The story is of course bigger than the age-old one of whether Facebook should or shouldn’t censor this or that vaccination or Russiagate story. Whether it be topics like crypto or skilled immigration policy, the policy agenda of tech is often very much at odds with a DC political world that either doesn’t understand tech, or is actively trying to brake the industry’s influence. I’ve often remarked that, as naively optimistic as the industry can often be, tech offers one of the few generative visions of the future currently on offer in our so-called ‘marketplace of ideas’. Everyone else wants to slam the brakes or find a non-existent reverse gear on society; only tech is looking toward a brighter and different future.
Too often though, that bright vision is warped and the path forward detoured for the sake of misguided (or frankly, self-interested) incumbent prerogatives and/or regulatory capture. Consider how much of what’s going on in tech, even such promising and radical stuff like web3/crypto, isn’t about building technology that’s better than current alternatives, but rather technologies that haven’t been regulated by government or dominated by monopolistic incumbents yet. It’s not about building a better mousetrap, but about building a less-regulated or less-constrained one.
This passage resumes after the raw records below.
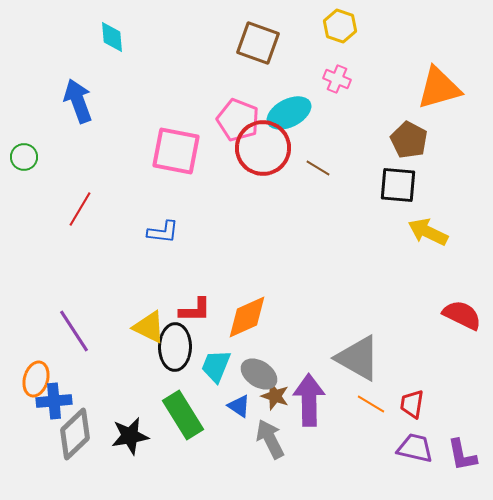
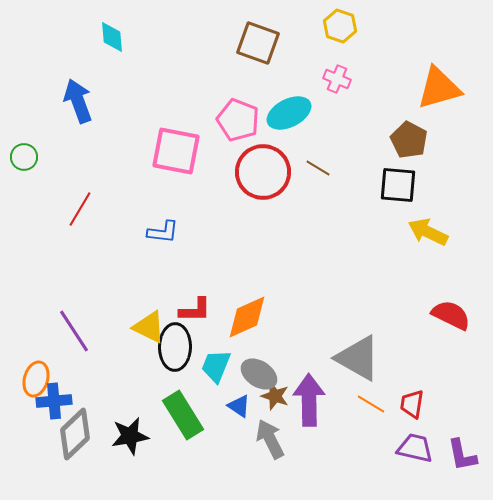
red circle: moved 24 px down
red semicircle: moved 11 px left
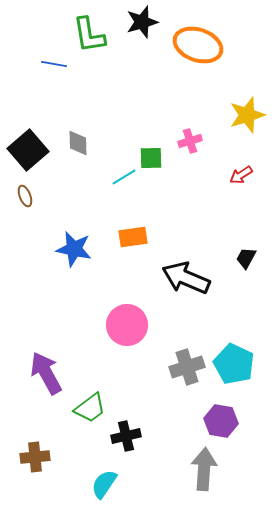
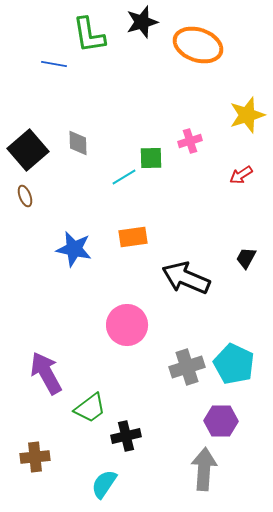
purple hexagon: rotated 8 degrees counterclockwise
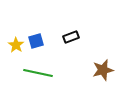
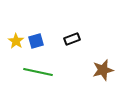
black rectangle: moved 1 px right, 2 px down
yellow star: moved 4 px up
green line: moved 1 px up
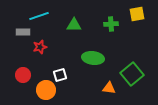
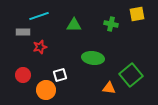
green cross: rotated 16 degrees clockwise
green square: moved 1 px left, 1 px down
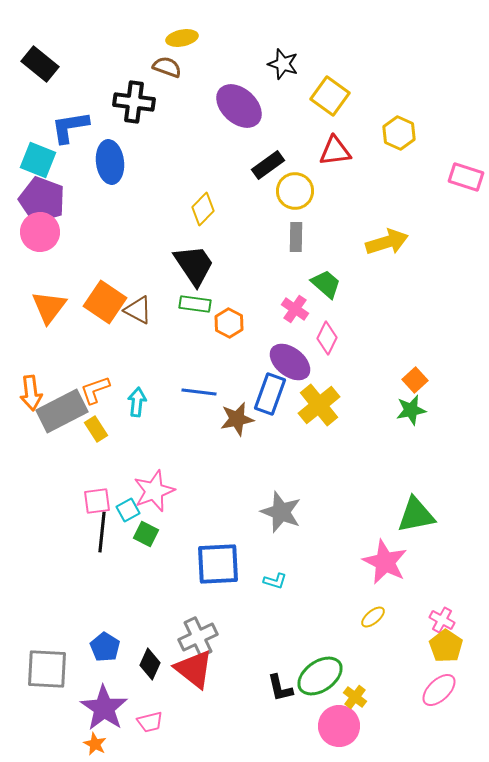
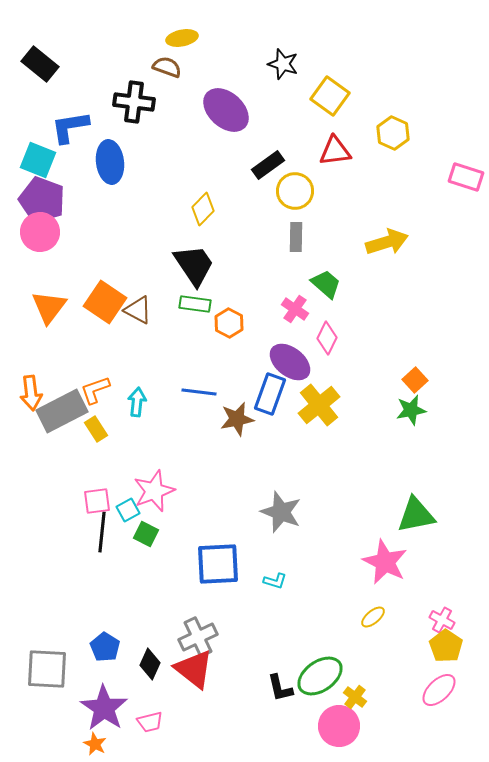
purple ellipse at (239, 106): moved 13 px left, 4 px down
yellow hexagon at (399, 133): moved 6 px left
One of the truisms of tech startup life is that most of the real problems in tech entrepreneurship aren’t technology problems, they’re human problems: the CEO can’t manage their psychology, the sales team is mis-managed, the engineering team isn’t getting clear guidance from the product side on what to build, etc. A poorly-run startup will ignore the human problems and tackle only technical problems as they seem more straightforwardly solvable: many a startup has gone under with running technology and an absolutely shambolic management culture.
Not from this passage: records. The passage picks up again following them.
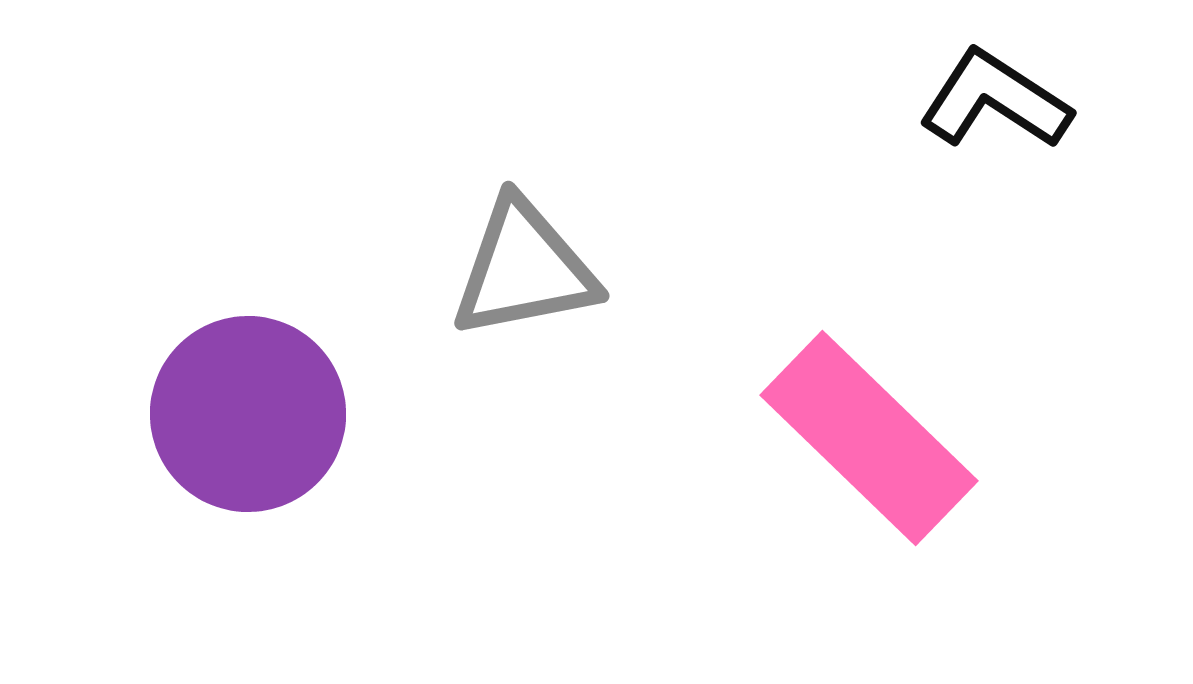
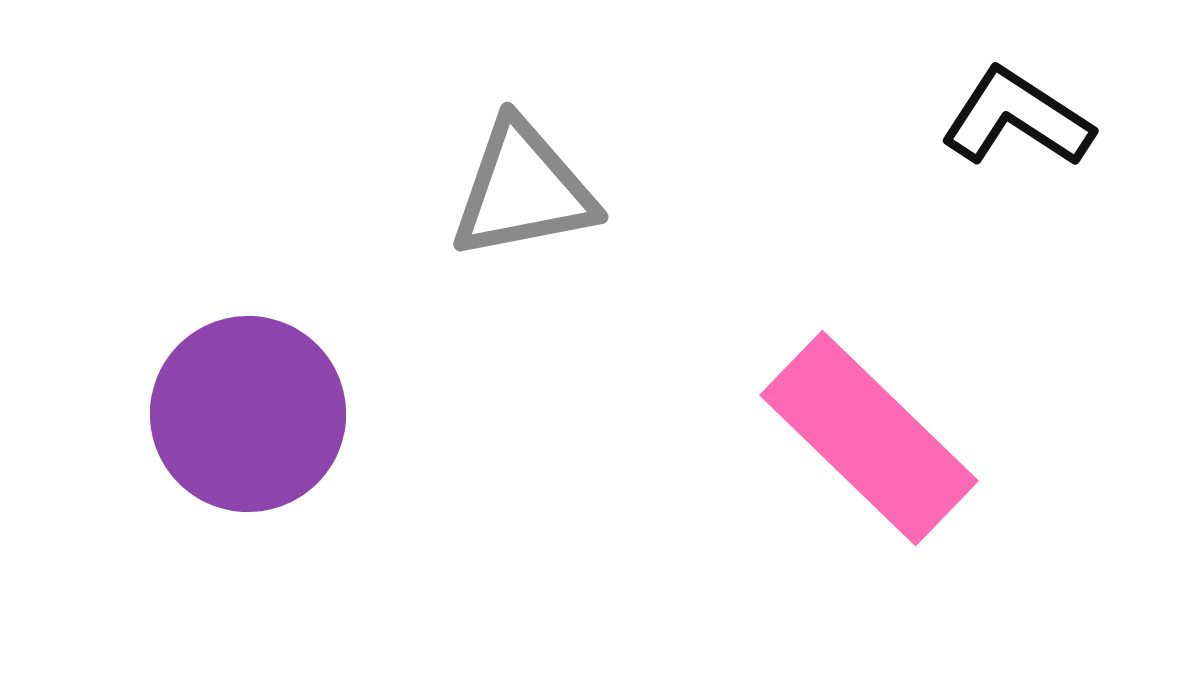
black L-shape: moved 22 px right, 18 px down
gray triangle: moved 1 px left, 79 px up
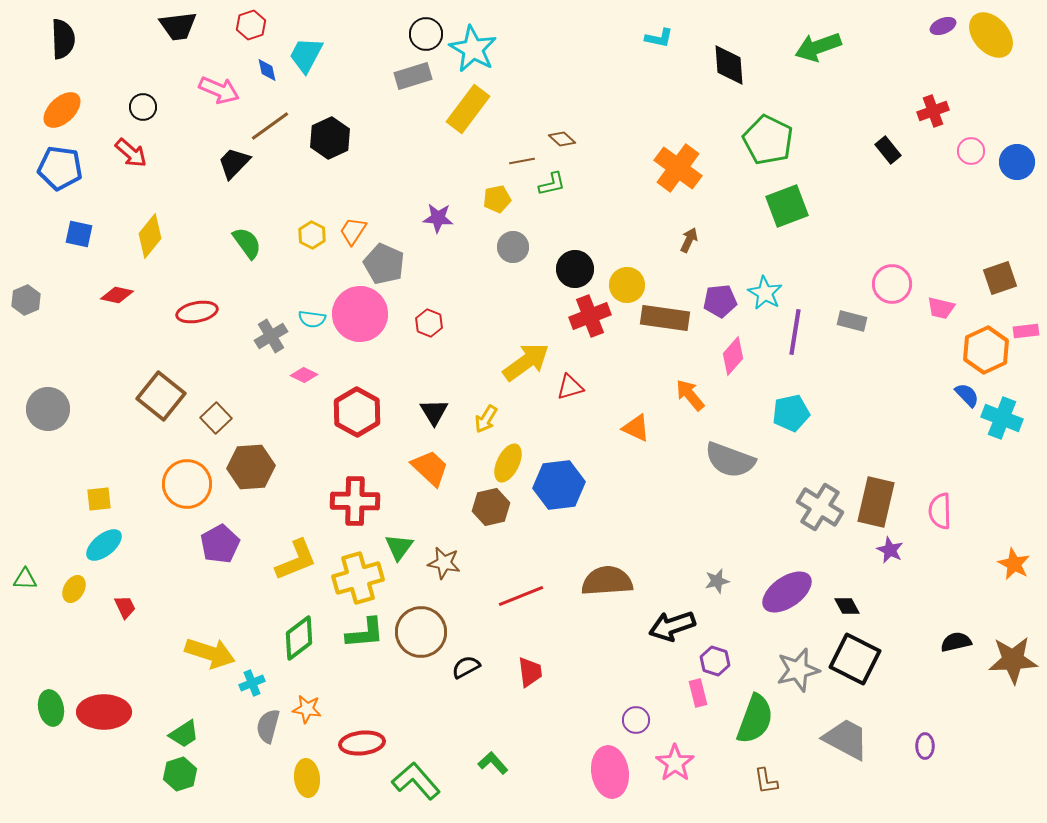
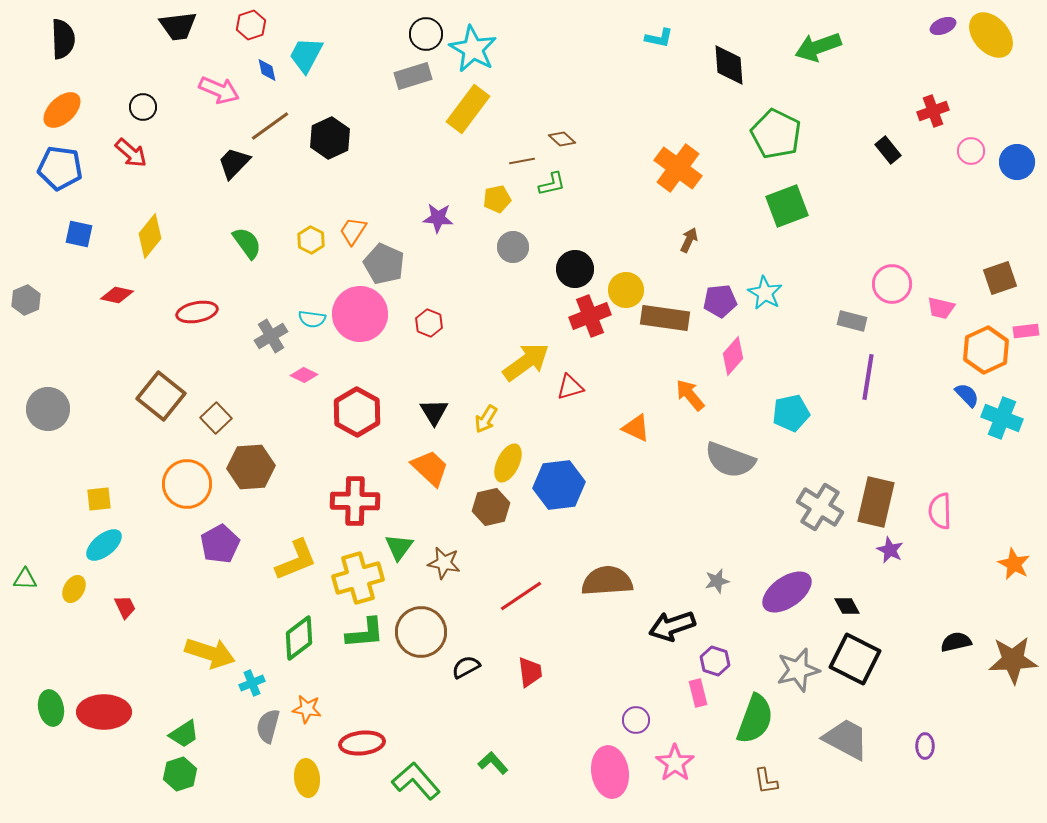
green pentagon at (768, 140): moved 8 px right, 6 px up
yellow hexagon at (312, 235): moved 1 px left, 5 px down
yellow circle at (627, 285): moved 1 px left, 5 px down
purple line at (795, 332): moved 73 px right, 45 px down
red line at (521, 596): rotated 12 degrees counterclockwise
Similarly, our society is plagued by a host of fundamentally human problems—inability to adapt to new media, inability to properly regulate new technologies, inability to square legacy politics and business practices to new technology—that require human solutions. While technical solutions like improved ranking algorithms can help at the margins, I don’t think the negative externalities of technology (and I’d be the first to admit they exist) have purely technical solutions, nor are such solutions the exclusive responsibility of technology companies.
Politics is downstream of culture, but both are downstream of technology and economics. We will not weather well the the drastic changes that technology is already causing via wishful or legacy thinking (or by dragging tech CEOs to DC for performative but pointless grillings). The technology sector is what’s both most emblematic of this country, and arguably, what we do best. It’s time technologists took more seriously their responsibility to plead their case in front of the powers that be, ideally, unfiltered by an often hostile and misleading media. It’s time we fixed the human side of the startup known as the United States of America.
I'm curious whether anyone can point me to recordings of the pull report call-in edition episodes. Not in the apple ecosystem and too impatient to wait for the Android app release.
Loved this article. Best and brightest from industry seem to have shirked thought leadership and political governance for too long with notable and regrettable consequences. Wishing you luck at the new role!